Emin hocam; böyle güzel bir eseri, böyle güzel gençlerle sahneye koyarken; güzel olmayacağından kesinlikle endişe duymana gerek yok. Mutlaka iyi bir performans göstereceksinizdir biraz çabayla. Kaldı ki mühim olan, edebiyat ve tiyatro adına ortaya somut bir şyler bırakmak.
Bunun dışında; ukalalığımı mazur görün, bir edebiyat öğretmenin burada imla hatalarıyla dolu bir ileti yazması beni üzdü.
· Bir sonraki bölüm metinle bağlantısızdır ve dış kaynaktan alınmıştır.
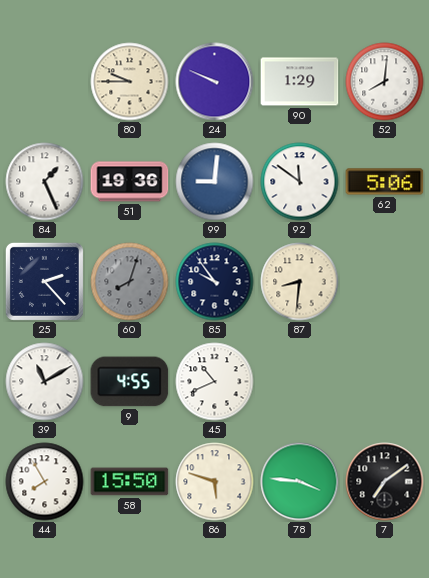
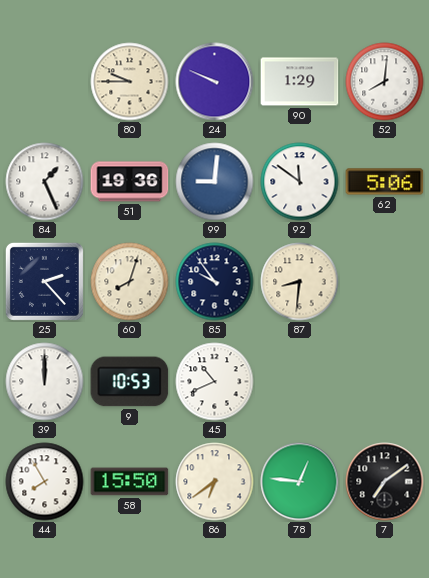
60 dial: grey -> cream
39: 11:10 -> 12:00
9: 4:55 -> 10:53
86: 5:48 -> 6:39
78: 3:46 -> 12:46
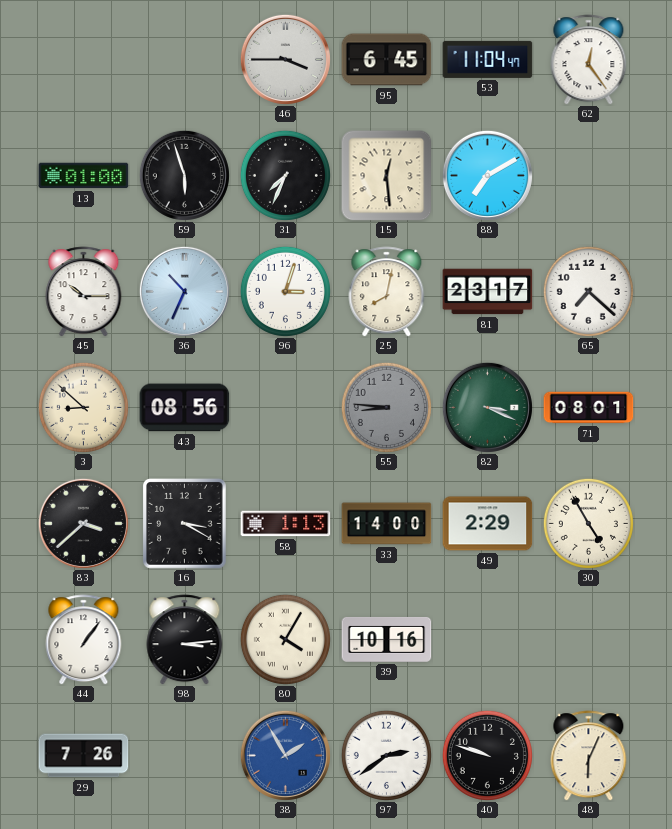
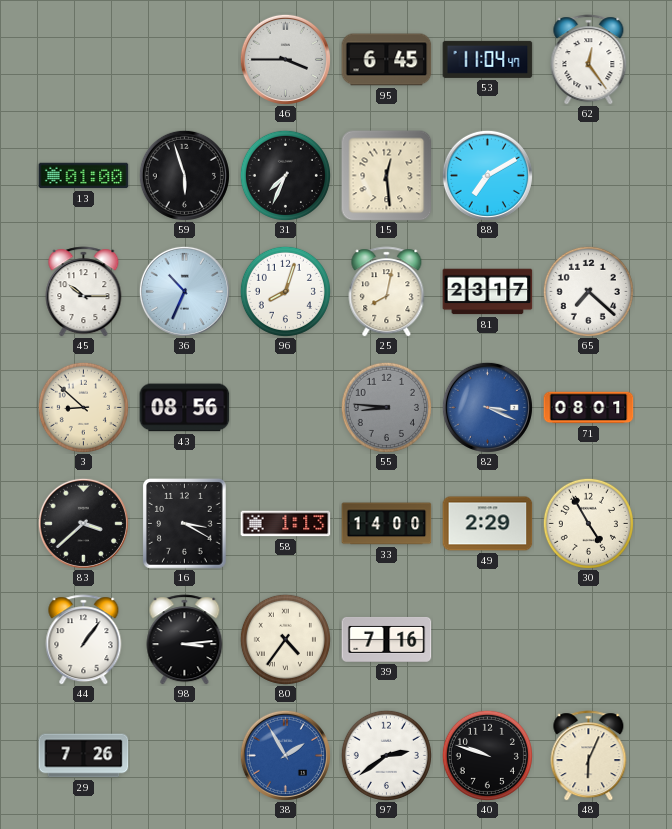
96: 3:03 -> 8:03
82 dial: green -> blue
80: 4:05 -> 4:36
39: 10:16 -> 7:16
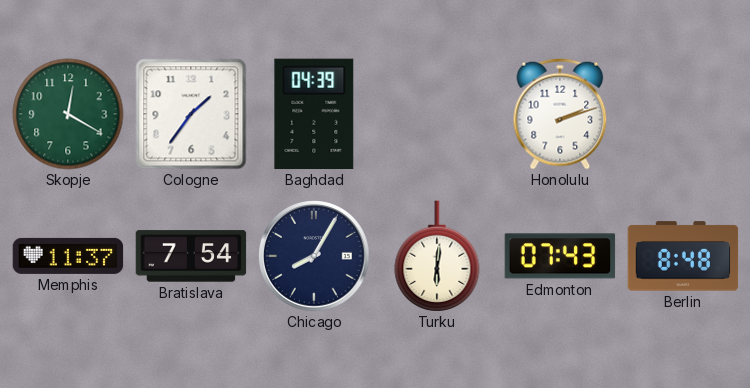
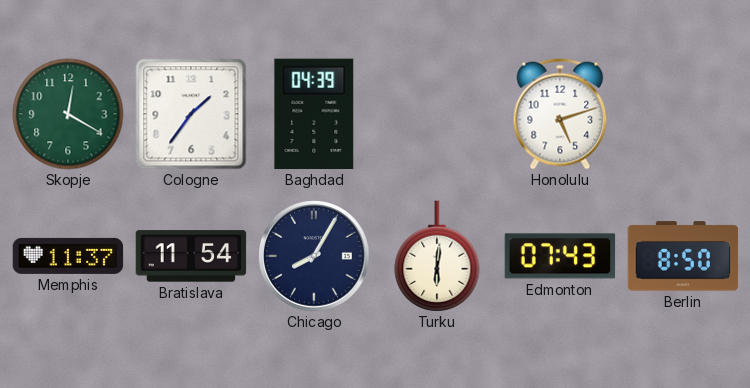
Honolulu: 2:12 -> 5:12
Bratislava: 7:54 -> 11:54
Berlin: 8:48 -> 8:50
Haklısın Simto kardeşim. Fakat seri olabilmek adına dikkat edilmeden yazılmış bir metindir yukarıdaki… Kaldı ki konumuz da imla ve noktalama işaretleri değil bu güzel eserin sahneye konabilme hevesi ve çabasıdır. Ayrıca imla ve noktalamaya bu kadar takılmayalım, gönüller bir olsun. Ben bu sene Artiz Mektebi oyunuyla İstanbul’daki liseler arası yarışmaya katıldım, ilçe birinciliği aldık, bölgede ise 2. olup finallere katılamadık. Lakin bu beni çok üzdü. Ve derhal yeni ve çok etkileyici bir oyun aramaya başladm. Ve bu arada Albay Kuş’u izledim ve dedim ki işte bu. Neyse uzatmyalım. İnşallah güzel bir şeyler çıkarabiliriz. Kısmetse sizi de beklerim. Seneye şubat ayında… Nasıl? Biraz olsun düzeltebildim mi hatalarımı, ne dersin? selamlar…
Hocam, niyetim ukalık değildi. Türkçe takıntılı biri olarak, bir edebiyat öğretmeninin hatalı yazması beni üzdü. Araya sıkıştırmak istedim. Yoksa elbette aslolan oyundur.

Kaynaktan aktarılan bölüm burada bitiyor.